Enfin, la proposition de la commission de discipline à 5 membres identifiés décidant à huis clos et saisissant le comité de direction comme le prévoit le règlement intérieur n’est pas fournie aux débats par l’association. N’est produit que le procès-verbal relatant deux décisions des 7 membres du Comité Directeur réuni le 18 janvier 2018 en réunion extraordinaire en présence du président qui n’a pas participé aux votes pour veiller à l’impartialité des décisions alors qu’il était visé par les insultes et voies de fait dénoncées.

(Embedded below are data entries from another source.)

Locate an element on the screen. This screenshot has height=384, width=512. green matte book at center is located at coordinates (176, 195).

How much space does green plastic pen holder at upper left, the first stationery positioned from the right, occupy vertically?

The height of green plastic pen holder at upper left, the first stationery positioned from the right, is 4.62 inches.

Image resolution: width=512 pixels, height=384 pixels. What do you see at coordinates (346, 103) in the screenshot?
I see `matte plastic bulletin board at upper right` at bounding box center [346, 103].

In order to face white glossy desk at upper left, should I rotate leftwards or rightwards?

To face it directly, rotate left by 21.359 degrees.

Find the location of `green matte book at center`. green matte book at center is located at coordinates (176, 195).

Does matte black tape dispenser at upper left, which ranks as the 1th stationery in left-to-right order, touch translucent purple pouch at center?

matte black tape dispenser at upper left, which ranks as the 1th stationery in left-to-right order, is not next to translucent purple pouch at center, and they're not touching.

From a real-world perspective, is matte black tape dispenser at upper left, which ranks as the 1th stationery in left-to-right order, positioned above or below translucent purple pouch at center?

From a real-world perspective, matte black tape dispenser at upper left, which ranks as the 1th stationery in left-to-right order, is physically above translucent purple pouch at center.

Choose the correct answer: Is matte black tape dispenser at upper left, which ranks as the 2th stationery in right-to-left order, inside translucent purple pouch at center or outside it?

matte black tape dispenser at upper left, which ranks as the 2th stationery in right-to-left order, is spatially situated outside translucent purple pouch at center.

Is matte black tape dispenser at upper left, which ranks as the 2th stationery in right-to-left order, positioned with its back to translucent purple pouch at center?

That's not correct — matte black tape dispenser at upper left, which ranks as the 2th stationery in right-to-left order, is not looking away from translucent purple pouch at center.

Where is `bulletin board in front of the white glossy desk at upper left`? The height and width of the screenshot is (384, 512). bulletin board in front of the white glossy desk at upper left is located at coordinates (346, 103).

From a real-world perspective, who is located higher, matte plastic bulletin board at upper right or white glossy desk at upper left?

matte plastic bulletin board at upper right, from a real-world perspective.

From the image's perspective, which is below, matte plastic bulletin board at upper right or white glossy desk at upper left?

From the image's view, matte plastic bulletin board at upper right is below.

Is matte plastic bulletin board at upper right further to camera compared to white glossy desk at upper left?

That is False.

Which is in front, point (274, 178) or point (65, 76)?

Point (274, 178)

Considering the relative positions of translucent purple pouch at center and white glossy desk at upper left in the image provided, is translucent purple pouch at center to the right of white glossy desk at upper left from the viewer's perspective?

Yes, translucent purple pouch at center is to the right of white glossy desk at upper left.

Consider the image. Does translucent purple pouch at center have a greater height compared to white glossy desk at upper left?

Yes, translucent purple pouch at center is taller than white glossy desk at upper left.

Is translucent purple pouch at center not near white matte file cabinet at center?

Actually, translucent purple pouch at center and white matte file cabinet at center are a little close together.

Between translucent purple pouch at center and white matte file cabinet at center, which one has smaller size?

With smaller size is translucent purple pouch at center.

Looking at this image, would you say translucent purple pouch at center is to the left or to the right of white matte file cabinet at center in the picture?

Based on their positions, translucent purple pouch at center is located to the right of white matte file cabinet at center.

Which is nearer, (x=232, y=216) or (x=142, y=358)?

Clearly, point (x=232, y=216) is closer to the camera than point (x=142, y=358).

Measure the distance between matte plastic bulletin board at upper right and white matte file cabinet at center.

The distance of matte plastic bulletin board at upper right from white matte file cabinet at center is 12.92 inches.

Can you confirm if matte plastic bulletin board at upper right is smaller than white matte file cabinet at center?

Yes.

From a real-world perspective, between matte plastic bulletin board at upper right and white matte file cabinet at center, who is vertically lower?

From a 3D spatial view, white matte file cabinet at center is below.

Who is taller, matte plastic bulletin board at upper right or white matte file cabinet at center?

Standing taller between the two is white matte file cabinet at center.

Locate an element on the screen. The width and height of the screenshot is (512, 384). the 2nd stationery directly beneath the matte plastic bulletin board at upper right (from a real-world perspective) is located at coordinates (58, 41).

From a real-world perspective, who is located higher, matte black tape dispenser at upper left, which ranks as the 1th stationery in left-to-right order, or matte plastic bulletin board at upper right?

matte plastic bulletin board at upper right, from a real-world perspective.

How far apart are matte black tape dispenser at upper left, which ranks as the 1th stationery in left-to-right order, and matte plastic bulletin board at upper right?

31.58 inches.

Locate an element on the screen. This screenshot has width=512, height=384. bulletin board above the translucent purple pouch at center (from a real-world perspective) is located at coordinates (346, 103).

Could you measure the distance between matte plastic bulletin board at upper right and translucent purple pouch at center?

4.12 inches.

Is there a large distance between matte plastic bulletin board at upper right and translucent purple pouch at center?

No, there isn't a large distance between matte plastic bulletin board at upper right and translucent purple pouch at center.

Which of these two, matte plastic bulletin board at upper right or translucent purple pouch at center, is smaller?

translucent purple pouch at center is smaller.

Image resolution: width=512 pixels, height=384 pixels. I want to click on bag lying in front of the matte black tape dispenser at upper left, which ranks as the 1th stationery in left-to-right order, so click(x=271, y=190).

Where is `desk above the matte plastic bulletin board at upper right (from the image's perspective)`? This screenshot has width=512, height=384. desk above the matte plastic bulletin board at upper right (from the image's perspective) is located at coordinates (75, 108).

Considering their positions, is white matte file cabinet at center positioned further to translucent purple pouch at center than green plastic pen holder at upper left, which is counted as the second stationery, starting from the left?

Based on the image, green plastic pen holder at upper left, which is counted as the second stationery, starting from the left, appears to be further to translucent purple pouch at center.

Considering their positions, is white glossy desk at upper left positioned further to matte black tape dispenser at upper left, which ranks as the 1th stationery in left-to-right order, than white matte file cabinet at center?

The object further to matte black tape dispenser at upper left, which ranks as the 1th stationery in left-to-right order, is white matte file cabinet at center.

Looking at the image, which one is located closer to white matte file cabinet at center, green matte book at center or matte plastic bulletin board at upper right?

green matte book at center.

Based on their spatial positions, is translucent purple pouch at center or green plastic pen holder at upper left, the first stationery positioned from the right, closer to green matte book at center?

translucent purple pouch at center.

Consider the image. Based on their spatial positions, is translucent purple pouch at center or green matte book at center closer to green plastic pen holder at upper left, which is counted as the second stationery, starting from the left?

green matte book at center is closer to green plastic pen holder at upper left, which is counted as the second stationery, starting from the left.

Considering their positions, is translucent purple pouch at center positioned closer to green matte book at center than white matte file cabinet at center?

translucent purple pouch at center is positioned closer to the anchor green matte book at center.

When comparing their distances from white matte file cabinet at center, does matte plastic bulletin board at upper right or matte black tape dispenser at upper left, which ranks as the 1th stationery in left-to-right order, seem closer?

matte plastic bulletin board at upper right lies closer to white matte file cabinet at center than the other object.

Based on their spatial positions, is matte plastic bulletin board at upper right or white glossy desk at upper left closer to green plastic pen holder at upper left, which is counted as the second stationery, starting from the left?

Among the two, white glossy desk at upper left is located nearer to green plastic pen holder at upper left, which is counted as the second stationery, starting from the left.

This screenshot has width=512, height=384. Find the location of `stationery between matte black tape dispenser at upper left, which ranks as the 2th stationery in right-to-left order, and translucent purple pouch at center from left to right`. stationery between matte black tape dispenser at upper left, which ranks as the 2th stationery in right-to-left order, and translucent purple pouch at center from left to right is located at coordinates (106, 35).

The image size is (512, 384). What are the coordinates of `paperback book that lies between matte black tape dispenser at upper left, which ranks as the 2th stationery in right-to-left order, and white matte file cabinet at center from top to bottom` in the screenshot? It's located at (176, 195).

Les juges sont contraints de conclure que l’association ne justifie pas de la régularité de la procédure disciplinaire et notamment de la désignation de la Commission de Discipline comme le prévoit le règlement intérieur. En conséquence, ils confirment le jugement en ce qu’il a dit que la décision d’exclusion en date du 23 janvier 2018 prise par l’association à l’égard du demandeur est nulle et de nul effet, que le demandeur doit être réintégré en qualité d’adhérent de l’association et dans les fonctions qu’il occupait antérieurement à cette décision, et condamnent l’association à lui verser la somme de 2 300 euros à titre de dommages et intérêts.